**What you are asked to do**.
Return exactly the lines of the entries, from the one with "esta práctica supondrá un mayor desgaste de" to the last.

Extracted page text data

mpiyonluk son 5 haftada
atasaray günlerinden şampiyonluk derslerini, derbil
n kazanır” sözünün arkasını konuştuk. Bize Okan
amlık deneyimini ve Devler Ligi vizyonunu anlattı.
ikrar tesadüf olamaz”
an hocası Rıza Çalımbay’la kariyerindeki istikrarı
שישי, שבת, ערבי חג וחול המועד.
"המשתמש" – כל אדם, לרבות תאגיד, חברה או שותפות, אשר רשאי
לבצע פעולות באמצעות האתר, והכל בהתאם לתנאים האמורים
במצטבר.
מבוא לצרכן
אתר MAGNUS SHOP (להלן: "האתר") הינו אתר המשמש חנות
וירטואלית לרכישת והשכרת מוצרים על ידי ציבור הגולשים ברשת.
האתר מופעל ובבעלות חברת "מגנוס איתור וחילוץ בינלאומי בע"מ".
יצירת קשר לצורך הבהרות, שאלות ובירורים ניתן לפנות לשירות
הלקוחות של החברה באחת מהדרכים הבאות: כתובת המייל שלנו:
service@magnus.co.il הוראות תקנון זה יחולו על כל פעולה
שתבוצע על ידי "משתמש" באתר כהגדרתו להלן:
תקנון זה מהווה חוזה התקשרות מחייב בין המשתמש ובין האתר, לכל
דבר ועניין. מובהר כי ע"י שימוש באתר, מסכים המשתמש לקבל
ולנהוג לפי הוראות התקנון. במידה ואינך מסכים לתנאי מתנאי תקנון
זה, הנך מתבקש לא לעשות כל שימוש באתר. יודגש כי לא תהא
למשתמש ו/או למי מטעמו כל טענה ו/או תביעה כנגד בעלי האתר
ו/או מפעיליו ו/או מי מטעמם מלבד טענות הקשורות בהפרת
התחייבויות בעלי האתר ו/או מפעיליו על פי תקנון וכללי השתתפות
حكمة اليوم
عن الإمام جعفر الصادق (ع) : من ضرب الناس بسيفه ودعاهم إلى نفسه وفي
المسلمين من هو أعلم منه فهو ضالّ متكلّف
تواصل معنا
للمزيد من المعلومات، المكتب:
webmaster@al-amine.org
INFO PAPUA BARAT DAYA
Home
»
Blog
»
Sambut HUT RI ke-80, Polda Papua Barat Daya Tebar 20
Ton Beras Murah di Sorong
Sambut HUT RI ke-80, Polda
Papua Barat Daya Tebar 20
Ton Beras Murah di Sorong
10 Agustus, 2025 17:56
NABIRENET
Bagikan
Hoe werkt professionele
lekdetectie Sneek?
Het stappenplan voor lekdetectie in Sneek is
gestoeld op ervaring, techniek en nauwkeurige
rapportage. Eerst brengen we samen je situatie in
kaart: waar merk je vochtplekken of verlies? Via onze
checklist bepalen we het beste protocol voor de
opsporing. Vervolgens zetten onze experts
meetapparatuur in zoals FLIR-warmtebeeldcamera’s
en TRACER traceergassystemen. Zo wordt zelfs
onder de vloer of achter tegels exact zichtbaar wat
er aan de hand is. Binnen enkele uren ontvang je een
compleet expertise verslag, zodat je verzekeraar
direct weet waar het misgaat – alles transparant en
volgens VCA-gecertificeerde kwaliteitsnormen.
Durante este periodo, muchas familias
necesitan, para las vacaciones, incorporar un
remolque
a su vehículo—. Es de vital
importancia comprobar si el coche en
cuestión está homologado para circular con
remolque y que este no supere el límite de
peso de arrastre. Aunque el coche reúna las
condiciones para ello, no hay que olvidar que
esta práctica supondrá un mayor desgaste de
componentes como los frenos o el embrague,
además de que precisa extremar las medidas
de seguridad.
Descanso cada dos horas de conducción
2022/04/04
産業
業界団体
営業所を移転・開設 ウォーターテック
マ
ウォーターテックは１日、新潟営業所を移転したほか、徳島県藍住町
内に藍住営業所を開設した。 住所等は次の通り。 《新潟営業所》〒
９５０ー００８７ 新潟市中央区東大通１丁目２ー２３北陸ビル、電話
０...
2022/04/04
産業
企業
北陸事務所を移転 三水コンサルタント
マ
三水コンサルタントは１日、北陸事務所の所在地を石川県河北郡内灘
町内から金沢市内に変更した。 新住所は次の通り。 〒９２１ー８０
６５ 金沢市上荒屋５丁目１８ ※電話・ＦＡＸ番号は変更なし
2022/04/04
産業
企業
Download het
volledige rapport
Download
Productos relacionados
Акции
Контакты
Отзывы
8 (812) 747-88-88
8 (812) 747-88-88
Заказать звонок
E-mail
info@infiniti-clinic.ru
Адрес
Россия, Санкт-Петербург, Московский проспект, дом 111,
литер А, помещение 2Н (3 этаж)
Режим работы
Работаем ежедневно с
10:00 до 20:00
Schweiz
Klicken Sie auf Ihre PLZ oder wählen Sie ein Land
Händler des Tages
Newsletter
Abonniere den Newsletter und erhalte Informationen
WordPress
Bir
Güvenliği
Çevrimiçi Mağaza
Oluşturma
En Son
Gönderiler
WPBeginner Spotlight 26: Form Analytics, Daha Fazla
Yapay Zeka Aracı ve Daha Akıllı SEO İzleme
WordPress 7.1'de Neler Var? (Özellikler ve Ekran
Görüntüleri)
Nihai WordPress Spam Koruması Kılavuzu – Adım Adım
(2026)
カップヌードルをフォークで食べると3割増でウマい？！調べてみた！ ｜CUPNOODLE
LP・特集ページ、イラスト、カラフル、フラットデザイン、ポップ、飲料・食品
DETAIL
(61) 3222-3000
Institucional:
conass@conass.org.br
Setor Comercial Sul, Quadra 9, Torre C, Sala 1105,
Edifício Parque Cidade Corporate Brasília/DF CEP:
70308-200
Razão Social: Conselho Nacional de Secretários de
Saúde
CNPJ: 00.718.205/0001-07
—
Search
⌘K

**Output for this exercise**.
esta práctica supondrá un mayor desgaste de
componentes como los frenos o el embrague,
además de que precisa extremar las medidas
de seguridad.
Descanso cada dos horas de conducción
2022/04/04
産業
業界団体
営業所を移転・開設 ウォーターテック
マ
ウォーターテックは１日、新潟営業所を移転したほか、徳島県藍住町
内に藍住営業所を開設した。 住所等は次の通り。 《新潟営業所》〒
９５０ー００８７ 新潟市中央区東大通１丁目２ー２３北陸ビル、電話
０...
2022/04/04
産業
企業
北陸事務所を移転 三水コンサルタント
マ
三水コンサルタントは１日、北陸事務所の所在地を石川県河北郡内灘
町内から金沢市内に変更した。 新住所は次の通り。 〒９２１ー８０
６５ 金沢市上荒屋５丁目１８ ※電話・ＦＡＸ番号は変更なし
2022/04/04
産業
企業
Download het
volledige rapport
Download
Productos relacionados
Акции
Контакты
Отзывы
8 (812) 747-88-88
8 (812) 747-88-88
Заказать звонок
E-mail
info@infiniti-clinic.ru
Адрес
Россия, Санкт-Петербург, Московский проспект, дом 111,
литер А, помещение 2Н (3 этаж)
Режим работы
Работаем ежедневно с
10:00 до 20:00
Schweiz
Klicken Sie auf Ihre PLZ oder wählen Sie ein Land
Händler des Tages
Newsletter
Abonniere den Newsletter und erhalte Informationen
WordPress
Bir
Güvenliği
Çevrimiçi Mağaza
Oluşturma
En Son
Gönderiler
WPBeginner Spotlight 26: Form Analytics, Daha Fazla
Yapay Zeka Aracı ve Daha Akıllı SEO İzleme
WordPress 7.1'de Neler Var? (Özellikler ve Ekran
Görüntüleri)
Nihai WordPress Spam Koruması Kılavuzu – Adım Adım
(2026)
カップヌードルをフォークで食べると3割増でウマい？！調べてみた！ ｜CUPNOODLE
LP・特集ページ、イラスト、カラフル、フラットデザイン、ポップ、飲料・食品
DETAIL
(61) 3222-3000
Institucional:
conass@conass.org.br
Setor Comercial Sul, Quadra 9, Torre C, Sala 1105,
Edifício Parque Cidade Corporate Brasília/DF CEP:
70308-200
Razão Social: Conselho Nacional de Secretários de
Saúde
CNPJ: 00.718.205/0001-07
—
Search
⌘K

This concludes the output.